SINGAPORE, Feb 5 (IFR) - Asian primary issuance in dollars screeched to a halt again and bond yields widened in secondary trading, in response to Friday’s sharp moves in US Treasuries.
Treasury yields spiked after the release of better-than-expected non-farm payrolls, adding to the 40bp widening of 10-year Treasuries last month.
“Friday was a little bit of an over-reaction, but I don’t think it’s going to retrace overnight,” said a DCM banker.
Asian credit was softer across the board, but investors were not panicking, as many decided not to sell at current levels.
“Credit has backed up, but it hasn’t gone to pieces,” said a credit trader, who noted that bid-ask spreads were particularly wide, with little real liquidity in the market.
Chinese sovereign five-year CDS was around 5bp wider at 60bp. The iTraxx Asia ex-Japan investment-grade CDS index was 3bp wider at 68bp/69bp.
BoCom Leasing’s bonds widened 1bp-4bp across the curve to 10 years. China Cinda Asset Management’s 2048 bonds were just 4bp wider, at Treasuries plus 212bp. Its 2023, 2025 and 2028 bonds were flat.

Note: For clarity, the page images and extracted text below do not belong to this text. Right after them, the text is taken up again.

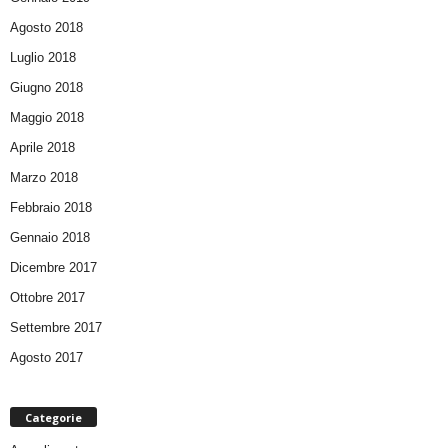
Agosto 2018
Luglio 2018
Giugno 2018
Maggio 2018
Aprile 2018
Marzo 2018
Febbraio 2018
Gennaio 2018
Dicembre 2017
Ottobre 2017
Settembre 2017
Agosto 2017
Categorie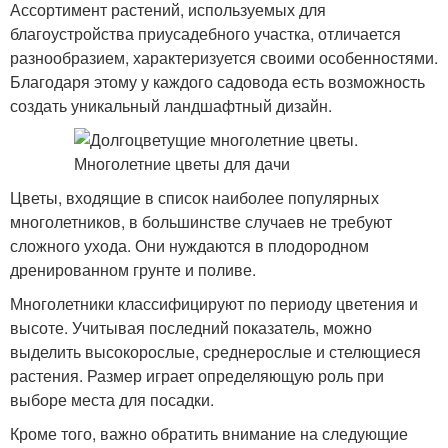
Ассортимент растений, используемых для
благоустройства приусадебного участка, отличается
разнообразием, характеризуется своими особенностями.
Благодаря этому у каждого садовода есть возможность
создать уникальный ландшафтный дизайн.
Цветы, входящие в список наиболее популярных
многолетников, в большинстве случаев не требуют
сложного ухода. Они нуждаются в плодородном
дренированном грунте и поливе.
Многолетники классифицируют по периоду цветения и
высоте. Учитывая последний показатель, можно
выделить высокорослые, среднерослые и стелющиеся
растения. Размер играет определяющую роль при
выборе места для посадки.
Кроме того, важно обратить внимание на следующие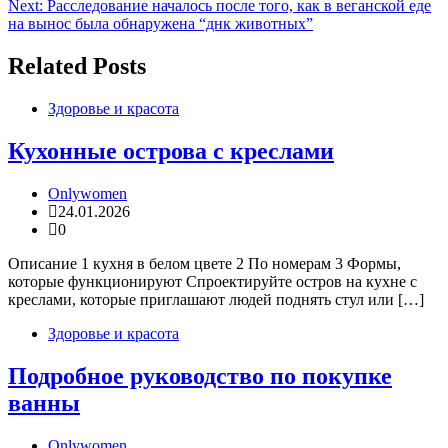
по
Next:
Расследование началось после того, как в веганской еде
записям
на вынос была обнаружена “днк животных”
Related Posts
Здоровье и красота
Кухонные острова с креслами
Onlywomen
24.01.2026
0
Описание 1 кухня в белом цвете 2 По номерам 3 Формы,
которые функционируют Спроектируйте остров на кухне с
креслами, которые приглашают людей поднять стул или […]
Здоровье и красота
Подробное руководство по покупке
ванны
Onlywomen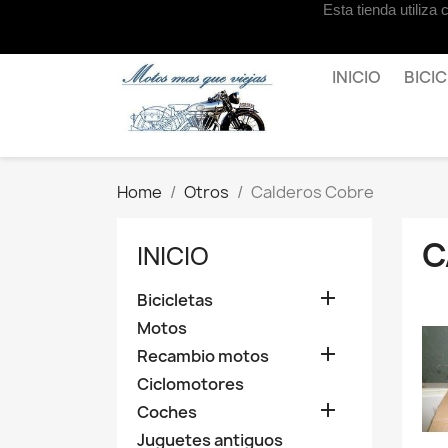
Esta tienda utiliza
Contact us
INICIO
BICI
Home
Otros
Calderos Cobre
C
INICIO

Bicicletas
Motos

Recambio motos
Ciclomotores

Coches
Juguetes antiguos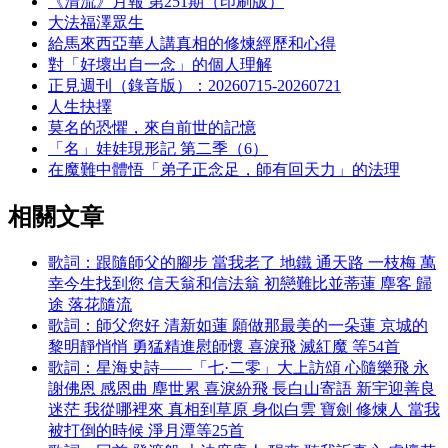
《清流》月報 第251期（印刷版）
大法福澤眾生
給馬來西亞華人講真相的修煉經歷和心得
對「好壞出自一念」的個人理解
正見週刊（錄音版）：20260715-20260721
人生抉擇
莫名的恐懼，來自前世的記憶
「名」娃娃現形記 第二季（6）
在魔難中體悟「弟子正念足，師有回天力」的法理
相關文章
歌詞：跟隨師父的腳步 當我老了 地鐵 通天路 一枝梅 萬
幸今生找到您 信天翁和信法翁 初戀難比並蒂蓮 塵客 歸
途 落花隨流
歌詞：師父您好 清新如蓮 願做那最美的一朵蓮 京城的
黎明靜悄悄 勇猛精進慰師懷 喜淚飛 滅紅魔 等54首
歌詞：星海史詩——「七·二零」大上訪頌 心隨樂飛 永
謝佛恩 感恩曲 塵世累 喜淚紛飛 長白山寄語 新宇迎善良
迷茫 我從哪裡來 真相到草原 身似白雲 寶劍 修煉人 當我
被打倒的時候 淨月潭等25首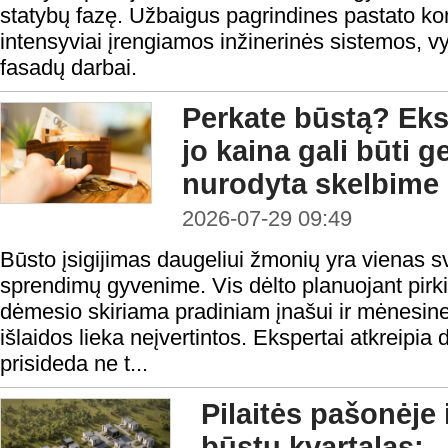
statybų fazę. Užbaigus pagrindines pastato ko
intensyviai įrengiamos inžinerinės sistemos, v
fasadų darbai.
Perkate būstą? Eksp
jo kaina gali būti 
nurodyta skelbime
2026-07-29 09:49
Būsto įsigijimas daugeliui žmonių yra vienas s
sprendimų gyvenime. Vis dėlto planuojant pirk
dėmesio skiriama pradiniam įnašui ir mėnesine
išlaidos lieka neįvertintos. Ekspertai atkreipia
prisideda ne t...
Pilaitės pašonėje 
būstų kvartalas: 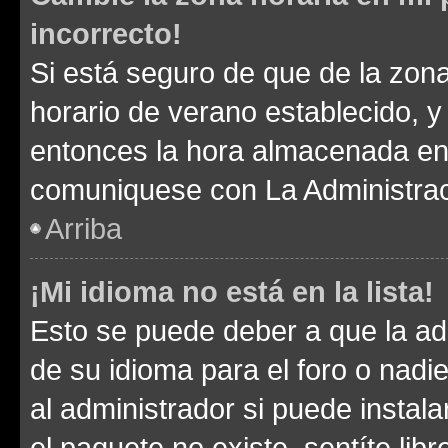
incorrecto!
Si está seguro de que de la zona 
horario de verano establecido, y 
entonces la hora almacenada en e
comuniquese con La Administraci
Arriba
¡Mi idioma no está en la lista!
Esto se puede deber a que la ad
de su idioma para el foro o nadi
al administrador si puede instala
el paquete no existe, sentíte li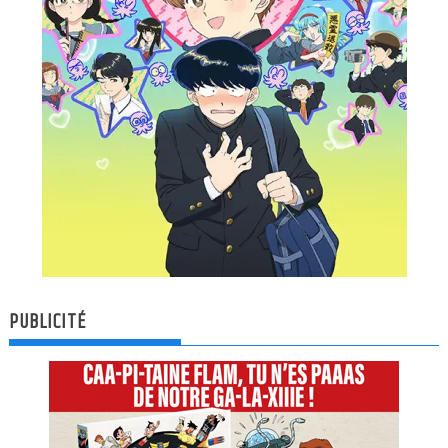
PUBLICITÉ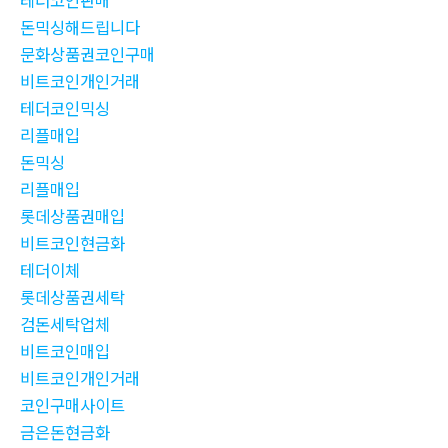
테더코인판매
돈믹싱해드립니다
문화상품권코인구매
비트코인개인거래
테더코인믹싱
리플매입
돈믹싱
리플매입
롯데상품권매입
비트코인현금화
테더이체
롯데상품권세탁
검돈세탁업체
비트코인매입
비트코인개인거래
코인구매사이트
금은돈현금화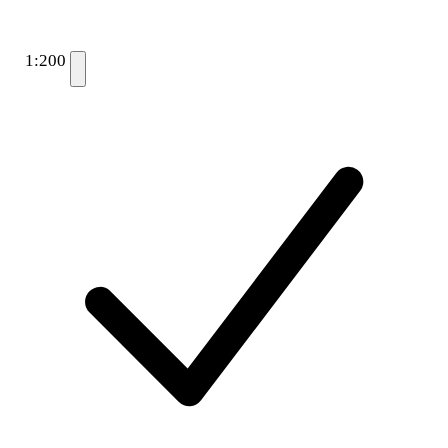
1:200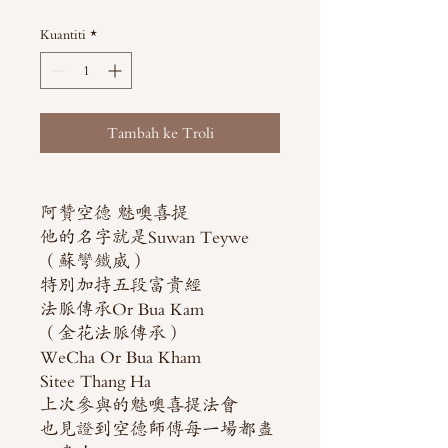
Kuantiti
*
Tambah ke Troli
阿贊空德 魅噢喜提
他的名字就是Suwan Teywe
（蘇彎鐵威）
特別加持五段富貴經
法脈傳承Or Bua Kam
（金花法脈傳承）
WeCha Or Bua Kham
Sitee Thang Ha
上次參與的魅噢喜提法會
也見證到空德師傅每一場都盡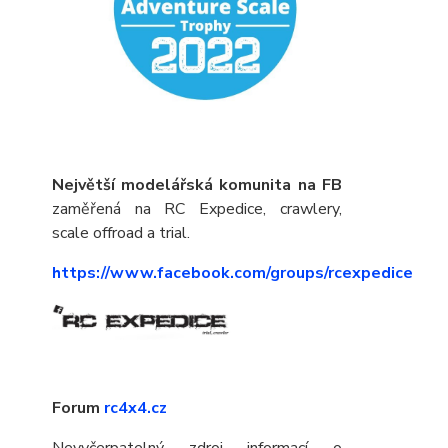
Největší modelářská komunita na FB
zaměřená na RC Expedice, crawlery,
scale offroad a trial.
https://www.facebook.com/groups/rcexpedice
Forum
rc4x4.cz
Nevyčerpatelný zdroj informací o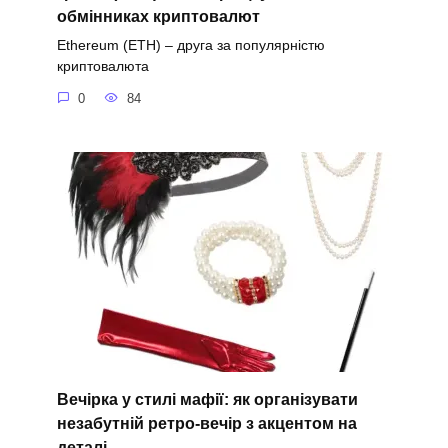
обмінниках криптовалют
Ethereum (ETH) – друга за популярністю
криптовалюта
0
84
Вечірка у стилі мафії: як організувати
незабутній ретро-вечір з акцентом на
деталі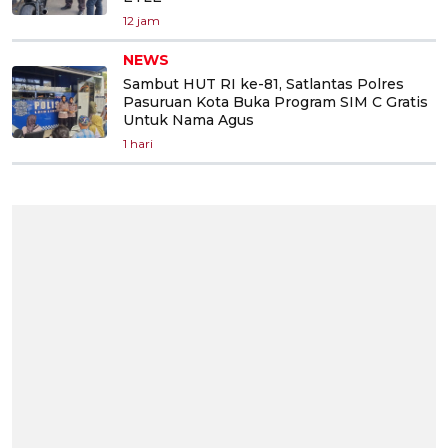
12 jam
NEWS
Sambut HUT RI ke-81, Satlantas Polres
Pasuruan Kota Buka Program SIM C Gratis
Untuk Nama Agus
1 hari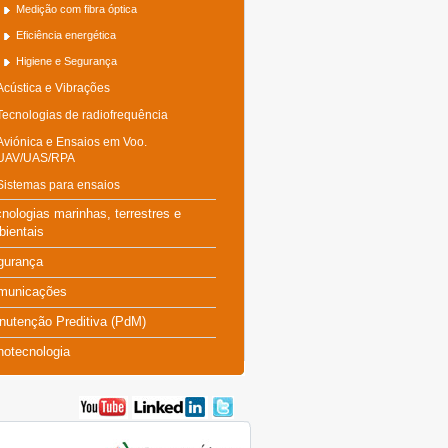
Medição com fibra óptica
Eficiência energética
Higiene e Segurança
Acústica e Vibrações
Tecnologias de radiofrequência
Aviónica e Ensaios em Voo.
UAV/UAS/RPA
Sistemas para ensaios
nologias marinhas, terrestres e
ientais
gurança
municações
nutenção Preditiva (PdM)
notecnologia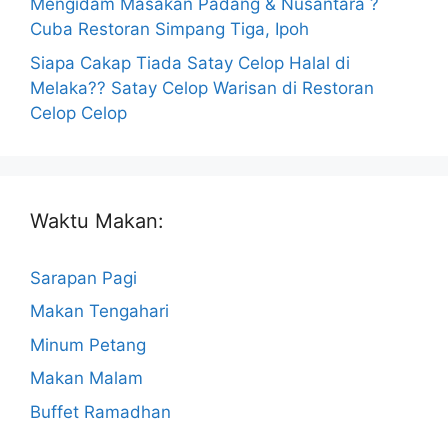
Mengidam Masakan Padang & Nusantara ?
Cuba Restoran Simpang Tiga, Ipoh
Siapa Cakap Tiada Satay Celop Halal di
Melaka?? Satay Celop Warisan di Restoran
Celop Celop
Waktu Makan:
Sarapan Pagi
Makan Tengahari
Minum Petang
Makan Malam
Buffet Ramadhan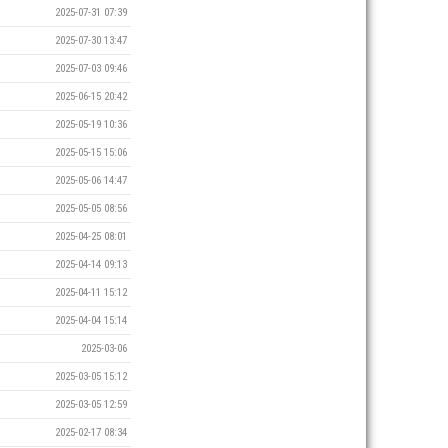
2025-07-31 07:39
2025-07-30 13:47
2025-07-03 09:46
2025-06-15 20:42
2025-05-19 10:36
2025-05-15 15:06
2025-05-06 14:47
2025-05-05 08:56
2025-04-25 08:01
2025-04-14 09:13
2025-04-11 15:12
2025-04-04 15:14
2025-03-06
2025-03-05 15:12
2025-03-05 12:59
2025-02-17 08:34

Alibaba’s 2027 bonds widened 5bp to Treasuries plus 109bp, after the company said it would buy 33% of Ant Financial in a non-cash deal, terminating an existing profit-sharing agreement.
Longfor Properties’ 2023 bonds spiked 4bp before settling at Treasuries plus 159bp, around 2bp wider than Friday. Its 2028 bonds widened 3bp to Treasuries plus 197bp.
Asian high-yield bonds were seen around a point to 1.5 points lower at the long end of the curve.
Tata Steel’s 2023 and 2028 bonds dropped half a point and 1.3 points to cash prices of 98.5 and 96.3, respectively.
Medco Energi’s 2025 bonds, which had been 10x subscribed during bookbuilding last month, dropped three-quarters of a point to 98.5.